Infatti, i cinque figli che si ritrovano al capezzale del padre in fin di vita sono niente poco di meno che i figli del vampiro comandante generale Augusto Pinochet, dittatore del Cile dal golpe del 1973 a discapito di Salvador Allende fino al 1990.
In una intervista al programma “El cine en la SER” il regista ha dichiarato “(Pinochet, ndt) Ha mandato in rovina se stesso, la sua famiglia e anche la gente che lo appoggiava. (…) Molta gente che appoggiava Pinochet dopo si risentì perché stava appoggiando qualcuno che veniva chiamato “ladro”. Come se agli occhi di queste persone in qualche modo era accettabile che fosse un assassino e che fosse accusato di violazioni contro i diritti umani perché questo faceva un “dittatore” che, tuttavia (ndt), salvò il suo Paese dal socialismo, però ciò (ovvero il fatto che venisse chiamato “ladro”, ndt) non era accettabile perché rubare effettivamente non è morale. È assurdo questo delirio etico che sicuramente ha dato inizio alle prime battute del film.”

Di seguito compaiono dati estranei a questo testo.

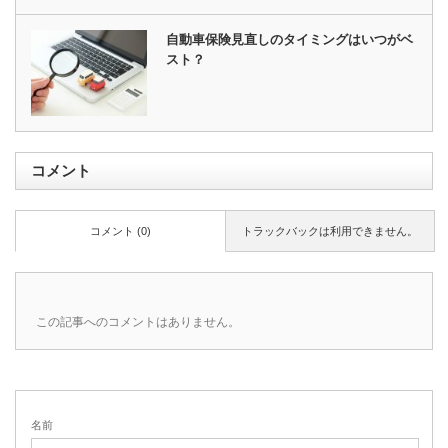
自動車保険見直しのタイミングはいつがベ
スト？
コメント
コメント (0)
トラックバックは利用できません。
この記事へのコメントはありません。
名前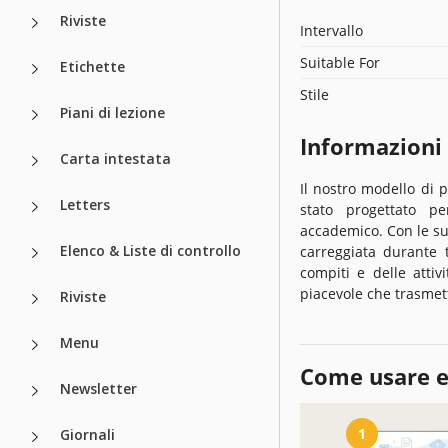
Riviste
Intervallo
Suitable For
Etichette
Stile
Piani di lezione
Informazioni
Carta intestata
Il nostro modello di 
Letters
stato progettato pe
accademico. Con le su
Elenco & Liste di controllo
carreggiata durante t
compiti e delle atti
piacevole che trasmet
Riviste
Menu
Come usare e
Newsletter
1
Giornali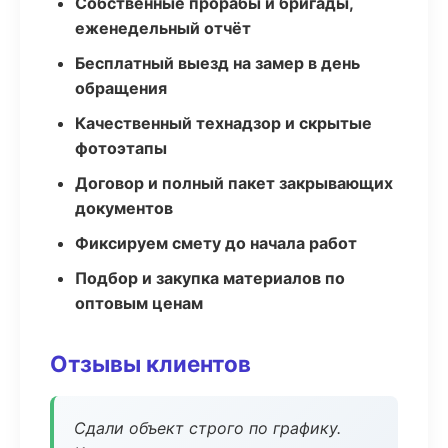
Собственные прорабы и бригады,
еженедельный отчёт
Бесплатный выезд на замер в день
обращения
Качественный технадзор и скрытые
фотоэтапы
Договор и полный пакет закрывающих
документов
Фиксируем смету до начала работ
Подбор и закупка материалов по
оптовым ценам
Отзывы клиентов
Сдали объект строго по графику.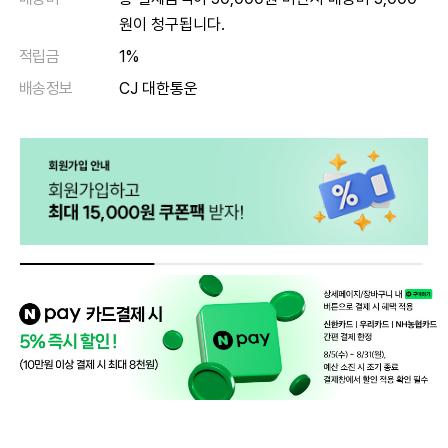
원이 청구됩니다.
적립금
1%
배송정보
CJ 대한통운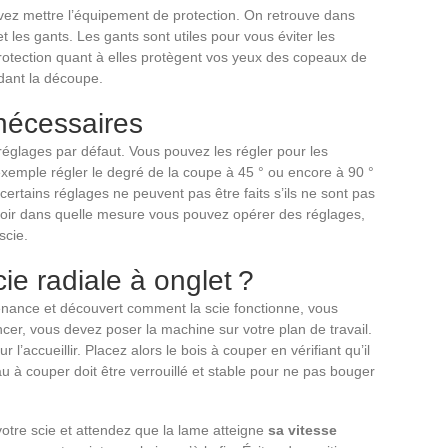
vez mettre l’équipement de protection. On retrouve dans
et les gants. Les gants sont utiles pour vous éviter les
rotection quant à elles protègent vos yeux des copeaux de
dant la découpe.
nécessaires
réglages par défaut. Vous pouvez les régler pour les
xemple régler le degré de la coupe à 45 ° ou encore à 90 °
 certains réglages ne peuvent pas être faits s’ils ne sont pas
avoir dans quelle mesure vous pouvez opérer des réglages,
scie.
scie radiale à onglet ?
venance et découvert comment la scie fonctionne, vous
cer, vous devez poser la machine sur votre plan de travail.
 l’accueillir. Placez alors le bois à couper en vérifiant qu’il
au à couper doit être verrouillé et stable pour ne pas bouger
 votre scie et attendez que la lame atteigne
sa vitesse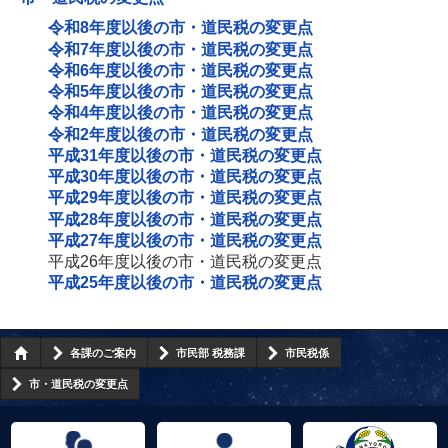
令和8年度以後の市・道民税の変更点
令和7年度以後の市・道民税の変更点
令和6年度以後の市・道民税の変更点
令和5年度以後の市・道民税の変更点
令和4年度以後の市・道民税の変更点
令和2年度以後の市・道民税の変更点
平成31年度以後の市・道民税の変更点
平成30年度以後の市・道民税の変更点
平成29年度以後の市・道民税の変更点
平成28年度以後の市・道民税の変更点
平成27年度以後の市・道民税の変更点
平成26年度以後の市・道民税の変更点
平成25年度以後の市・道民税の変更点
各課のご案内
市民部 税務課
市民税係
市・道民税の変更点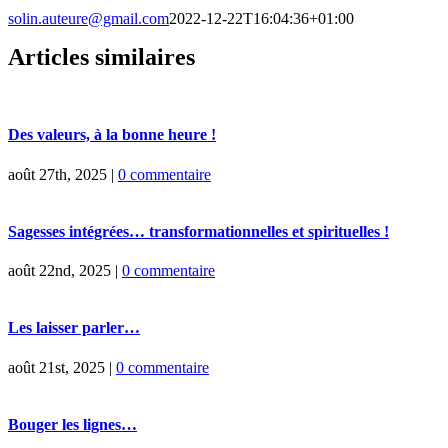
solin.auteure@gmail.com
2022-12-22T16:04:36+01:00
Articles similaires
Des valeurs, à la bonne heure !
août 27th, 2025
|
0 commentaire
Sagesses intégrées… transformationnelles et spirituelles !
août 22nd, 2025
|
0 commentaire
Les laisser parler…
août 21st, 2025
|
0 commentaire
Bouger les lignes…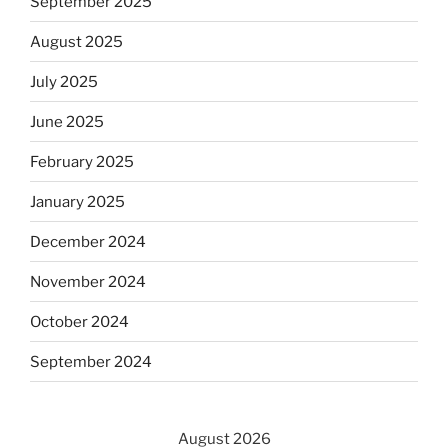
September 2025
August 2025
July 2025
June 2025
February 2025
January 2025
December 2024
November 2024
October 2024
September 2024
August 2026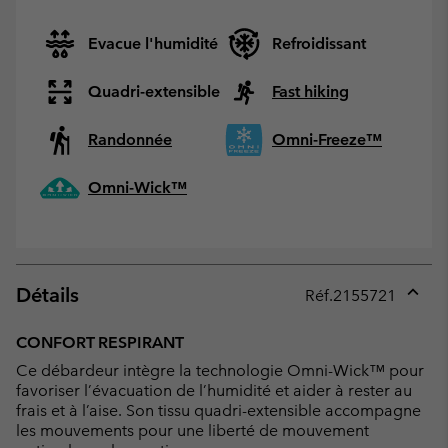
Evacue l'humidité
Refroidissant
Quadri-extensible
Fast hiking
Randonnée
Omni-Freeze™
Omni-Wick™
Détails
Réf.
2155721
Expan
or
CONFORT RESPIRANT
collap
Ce débardeur intègre la technologie Omni-Wick™ pour
sectio
favoriser l’évacuation de l’humidité et aider à rester au
frais et à l’aise. Son tissu quadri-extensible accompagne
les mouvements pour une liberté de mouvement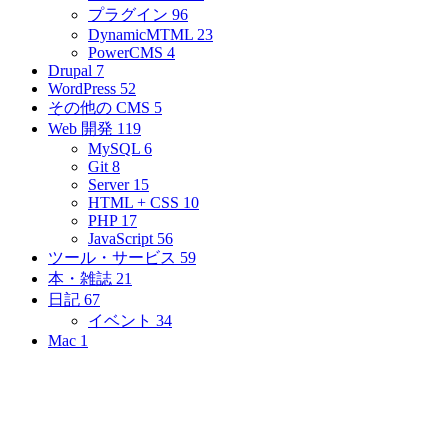
プラグイン
96
DynamicMTML
23
PowerCMS
4
Drupal
7
WordPress
52
その他の CMS
5
Web 開発
119
MySQL
6
Git
8
Server
15
HTML + CSS
10
PHP
17
JavaScript
56
ツール・サービス
59
本・雑誌
21
日記
67
イベント
34
Mac
1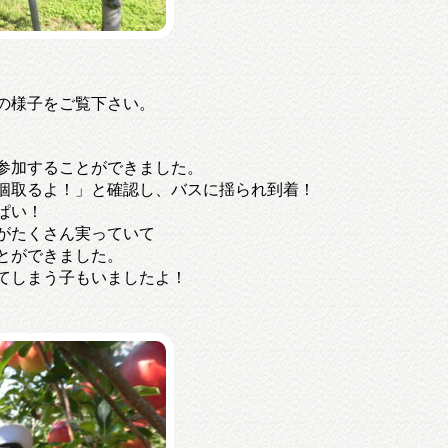
の様子をご覧下さい。
参加することができました。
個取るよ！」と確認し、バスに揺られ到着！
ぱい！
がたくさん実っていて
とができました。
てしまう子もいましたよ！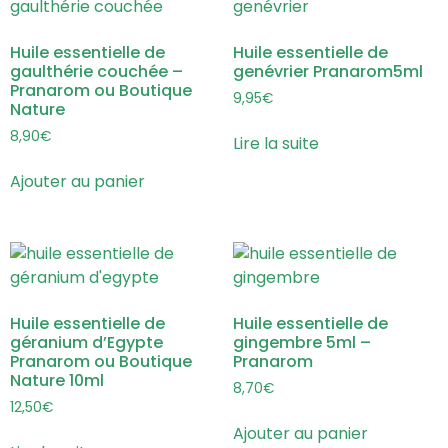
Huile essentielle de
Huile essentielle de
gaulthérie couchée –
genévrier Pranarom5ml
Pranarom ou Boutique
9,95
€
Nature
8,90
€
Lire la suite
Ajouter au panier
Huile essentielle de
Huile essentielle de
géranium d’Egypte
gingembre 5ml –
Pranarom ou Boutique
Pranarom
Nature 10ml
8,70
€
12,50
€
Ajouter au panier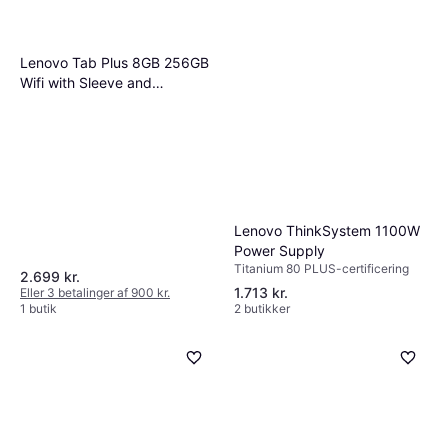
Lenovo Tab Plus 8GB 256GB
Wifi with Sleeve and
Charging Adapter
Lenovo ThinkSystem 1100W
Power Supply
Titanium 80 PLUS-certificering
2.699 kr.
1.713 kr.
Eller 3 betalinger af 900 kr.
1 butik
2 butikker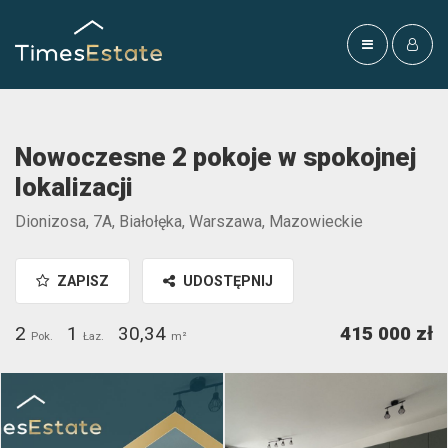
Nowoczesne 2 pokoje w spokojnej
lokalizacji
Dionizosa, 7A, Białołęka, Warszawa, Mazowieckie
ZAPISZ
UDOSTĘPNIJ
2
1
30,34
415 000 zł
Pok.
Łaz.
m²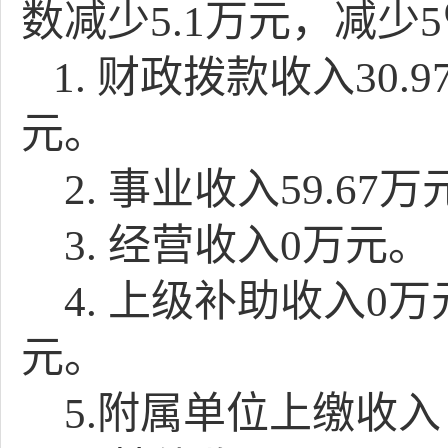
数减少
5.1
万元，减少
5
1.
财政拨款收入
30.9
元。
2.
事业收入
59.67
万
3.
经营收入
0
万元。
4.
上级补助收入
0
万
元。
5.
附属单位上缴收入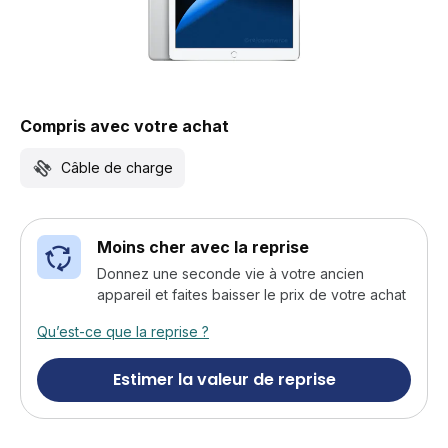
Compris avec votre achat
Câble de charge
Moins cher avec la reprise
Donnez une seconde vie à votre ancien
appareil et faites baisser le prix de votre achat
Qu’est-ce que la reprise ?
Estimer la valeur de reprise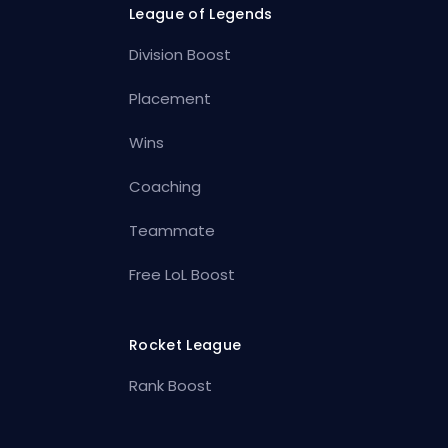
League of Legends
Division Boost
Placement
Wins
Coaching
Teammate
Free LoL Boost
Rocket League
Rank Boost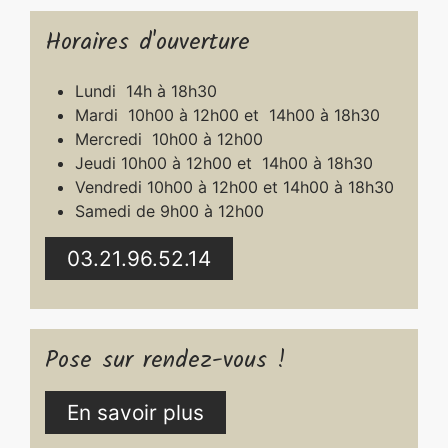
Horaires d'ouverture
Lundi 14h à 18h30
Mardi 10h00 à 12h00 et 14h00 à 18h30
Mercredi 10h00 à 12h00
Jeudi 10h00 à 12h00 et 14h00 à 18h30
Vendredi 10h00 à 12h00 et 14h00 à 18h30
Samedi de 9h00 à 12h00
03.21.96.52.14
Pose sur rendez-vous !
En savoir plus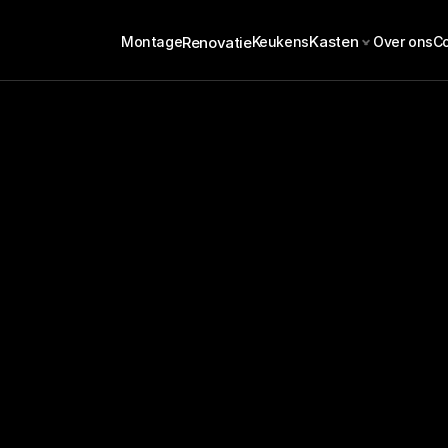
Kasten
Renovatie
Montage
Keukens
Over ons
C
ast: Standaard en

La pellicola è una meravigliosa satira politica che presenta una realtà parallela nella quale Pinochet non solo è ancora tra noi, ma è anche un vampiro. Una prosecuzione storica acronica e macabra che, anche per l’uso del bianco e nero, è come un sogno nebbioso trasformato in un bagno di sangue. Un horror politico grottesco presentato alla scorsa edizione del Festival di Venezia e vincitore del premio per la miglior sceneggiatura originale, disponibile sulla piattaforma di streaming Netflix.